Invece di proseguire nel disegno di un moderno Stato federale, raddrizzando le storture che sicuramente ci sono state in questi decenni, il Governo Monti decide di tornare indietro sulla strada dello Stato accentratore, con il suo strascico di forti tasse e deficit (quest’anno + 4,4 in rapporto al Pil). Per questo qualche giorno fa, in Consiglio comunale, maggioranza e opposizione hanno votato all’unanimità un Ordine del Giorno per verificare la costituzionalità dell’Imu. O meglio, di come è stata anticipata un anno fa la sperimentazione con il Decreto “Salva Italia”, per cui metà dell’imposta sulle seconde proprietà se l’è presa lo Stato, costringendo i Comuni ad elevare al massimo l’importo.

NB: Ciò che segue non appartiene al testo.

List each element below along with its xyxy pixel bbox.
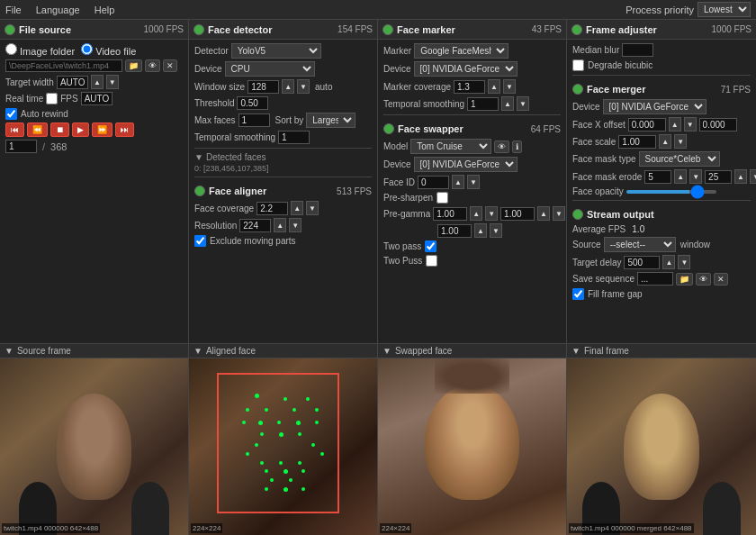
max-faces-input[interactable]: [238, 113, 270, 127]
filepath-close[interactable]: ✕: [163, 59, 177, 72]
face-mask-erode-1-up[interactable]: ▲: [674, 169, 687, 184]
face-mask-erode-2-up[interactable]: ▲: [734, 169, 747, 184]
counter-input[interactable]: [5, 140, 37, 153]
face-coverage-down[interactable]: ▼: [306, 201, 319, 215]
detector-device-select[interactable]: CPU: [225, 61, 315, 77]
pre-gamma-2-down[interactable]: ▼: [553, 206, 565, 221]
face-marker-power[interactable]: [382, 24, 393, 35]
window-size-up[interactable]: ▲: [282, 79, 294, 94]
face-mask-erode-2-down[interactable]: ▼: [750, 169, 756, 184]
face-mask-erode-1-down[interactable]: ▼: [689, 169, 702, 184]
window-size-down[interactable]: ▼: [297, 79, 310, 94]
marker-coverage-up[interactable]: ▲: [488, 79, 500, 94]
face-mask-erode-input1[interactable]: [644, 170, 671, 184]
transport-skip-fwd[interactable]: ⏭: [115, 122, 134, 137]
model-eye[interactable]: 👁: [494, 141, 509, 153]
face-detector-power[interactable]: [194, 24, 204, 35]
menu-file[interactable]: File: [5, 5, 22, 15]
face-mask-erode-input2[interactable]: [705, 170, 732, 184]
stream-output-power[interactable]: [572, 209, 583, 220]
transport-back[interactable]: ⏪: [27, 122, 48, 137]
fd-temporal-input[interactable]: [278, 131, 310, 144]
resolution-input[interactable]: [239, 219, 271, 232]
marker-device-select[interactable]: [0] NVIDIA GeForce RTX 309: [414, 61, 518, 77]
save-sequence-close[interactable]: ✕: [714, 273, 728, 286]
model-info[interactable]: ℹ: [512, 141, 522, 153]
face-opacity-slider[interactable]: [626, 190, 716, 194]
priority-select[interactable]: Lowest Low Normal: [698, 2, 751, 17]
face-merger-power[interactable]: [572, 84, 583, 95]
face-mask-type-select[interactable]: Source*Celeb: [639, 151, 720, 167]
face-scale-down[interactable]: ▼: [674, 134, 687, 149]
target-width-input[interactable]: [57, 76, 88, 89]
filepath-eye[interactable]: 👁: [145, 59, 160, 72]
resolution-down[interactable]: ▼: [289, 218, 302, 232]
exclude-moving-check[interactable]: [194, 235, 206, 247]
source-select[interactable]: --select--: [604, 237, 676, 252]
save-sequence-eye[interactable]: 👁: [696, 273, 711, 286]
face-swapper-power[interactable]: [383, 123, 394, 134]
face-x-offset-input1[interactable]: [628, 118, 666, 131]
menu-help[interactable]: Help: [94, 5, 115, 15]
degrade-bicubic-check[interactable]: [572, 59, 584, 71]
real-time-check[interactable]: [46, 93, 58, 104]
face-id-input[interactable]: [418, 176, 449, 189]
save-sequence-folder[interactable]: 📁: [676, 273, 693, 286]
fill-frame-gap-check[interactable]: [572, 288, 584, 300]
auto-rewind-check[interactable]: [5, 108, 17, 120]
face-x-offset-up[interactable]: ▲: [669, 117, 681, 131]
video-file-radio[interactable]: [81, 43, 93, 55]
filepath-browse[interactable]: 📁: [125, 59, 142, 72]
pre-gamma-1[interactable]: [433, 207, 467, 221]
target-delay-input[interactable]: [624, 256, 660, 269]
pre-gamma-3-up[interactable]: ▲: [474, 223, 487, 238]
pre-gamma-3[interactable]: [437, 224, 472, 238]
face-coverage-input[interactable]: [256, 202, 288, 215]
face-coverage-up[interactable]: ▲: [291, 201, 303, 215]
detected-faces-header[interactable]: ▼ Detected faces: [194, 152, 372, 162]
two-puss-check[interactable]: [426, 255, 437, 267]
window-size-input[interactable]: [248, 80, 279, 94]
face-aligner-power[interactable]: [194, 186, 205, 196]
resolution-up[interactable]: ▲: [274, 218, 286, 232]
face-x-offset-input2[interactable]: [699, 118, 737, 131]
pre-gamma-1-up[interactable]: ▲: [470, 206, 482, 221]
face-x-offset-down[interactable]: ▼: [684, 117, 697, 131]
transport-skip-back[interactable]: ⏮: [5, 122, 24, 137]
threshold-input[interactable]: [237, 96, 268, 110]
face-id-up[interactable]: ▲: [452, 175, 464, 189]
pre-gamma-2[interactable]: [500, 207, 535, 221]
fm-temporal-input[interactable]: [467, 97, 499, 111]
fm-temporal-down[interactable]: ▼: [517, 96, 529, 111]
frame-adjuster-power[interactable]: [572, 24, 582, 35]
target-delay-down[interactable]: ▼: [678, 255, 690, 269]
save-sequence-input[interactable]: [637, 272, 673, 286]
marker-select[interactable]: Google FaceMesh: [414, 43, 508, 59]
pre-gamma-2-up[interactable]: ▲: [537, 206, 550, 221]
swapper-device-select[interactable]: [0] NVIDIA GeForce RTX: [414, 157, 518, 172]
face-scale-input[interactable]: [618, 135, 656, 149]
sort-by-select[interactable]: Largest: [306, 113, 356, 128]
menu-language[interactable]: Language: [36, 5, 80, 15]
face-id-down[interactable]: ▼: [467, 175, 480, 189]
pre-gamma-1-down[interactable]: ▼: [485, 206, 498, 221]
target-delay-up[interactable]: ▲: [662, 255, 675, 269]
fps-input[interactable]: [81, 92, 112, 105]
two-pass-check[interactable]: [425, 240, 436, 252]
file-source-power[interactable]: [4, 24, 15, 35]
target-width-up[interactable]: ▲: [91, 75, 104, 89]
pre-gamma-3-down[interactable]: ▼: [490, 223, 502, 238]
transport-stop[interactable]: ⏹: [50, 122, 69, 137]
transport-play[interactable]: ▶: [72, 122, 89, 137]
filepath-input[interactable]: [5, 59, 122, 72]
model-select[interactable]: Tom Cruise: [410, 139, 491, 154]
detector-select[interactable]: YoloV5: [231, 43, 321, 59]
transport-forward[interactable]: ⏩: [92, 122, 112, 137]
marker-coverage-input[interactable]: [454, 80, 485, 94]
median-blur-input[interactable]: [622, 43, 653, 57]
pre-sharpen-check[interactable]: [436, 192, 448, 204]
face-scale-up[interactable]: ▲: [659, 134, 671, 149]
image-folder-radio[interactable]: [5, 43, 17, 55]
fm-temporal-up[interactable]: ▲: [501, 96, 514, 111]
target-width-down[interactable]: ▼: [106, 75, 119, 89]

Oggi più che mai il tema del controllo della spesa pubblica e, unitamente, della pressione fiscale (il rapporto tra imposte e tributi pagati dai contribuenti e la ricchezza prodotta) sono intimamente legate alla necessità di un riassetto istituzionale. Tuttavia occorre un passo in avanti per compiere la riforma dello Stato e non uno indietro di decenni. Se si aboliscono le Province, per esempio, si incentivino i Comuni sotto i 5mila abitanti, cioè il 72% di quelli italiani in cui vive solo il 19% della popolazione, ad aggregarsi e risparmiare così in spese di funzionamento, sull’esempio di quanto fatto nel Canton Ticino circa dieci anni fa. Questo implicherebbe, però, uscire dalla logica punitiva nei confronti di chi amministra e fa politica seriamente, che sembra invece dominare anche certe scelte governative. Uscire da questa logica e compiere il cammino di riassetto istituzionale significa anche procedere nella riduzione delle Regioni. Nel 1992 la Fondazione Agnelli propose di passare dalle attuali 20 a 12. La proposta presupponeva che una regione, per potere gestire nuove e più ampie competenze, dovesse godere di un’autosufficienza finanziaria. A fine anni ’80 solo 4  potevano dirsi finanziariamente autosufficienti e anzi pagavano di più, in termini di prelievo, di quanto non ricevessero in termini di spesa pubblica (Piemonte, Lombardia, Veneto ed Emilia Romagna). Negli anni ‘90 le regioni autosufficienti sono aumentate (si sono aggiunte Friuli, Liguria, Toscana, Marche, Lazio). Segno davvero che va compiuta la riforma riducendo l’attuale frammentazione regionale. Anche perché al crescere della demografia regionale aumenta la possibilità di raggiungere l’autonomia finanziaria. Infine, si attui l’art. 116 della Costituzione sul federalismo differenziato: maggiori ambiti di autonomia a chi è in grado di meglio governare. Perché responsabilizzare maggiormente i territori è l’unica via verso il risanamento del Paese. Pensiamo solo alla spesa assistenziale. Oggi il “grosso” viene gestito centralmente dagli enti previdenziali, e a quelli locali rimangono le briciole da litigarsi. Il risultato però è che in certe regioni su 100 euro di prestazioni l’INPS ne incassa solo 25. Alberto Brambilla, autore di uno studio sulla spesa sociale regionalizzata, ha spiegato che se si creassero le condizioni per una autosufficienza delle regioni almeno del 75%, dimezzeremmo in trent’anni il debito pubblico. E senza un maggior aggravio fiscale.

Se l’avvento del Governo dei tecnici ha segnato il fallimento della politica e il crescere dell’antipolitica, nuove proposte politiche sui contenuti fin qui esposti potrebbero segnare una rinascita. Tanto dei partiti, quanto del Paese intero.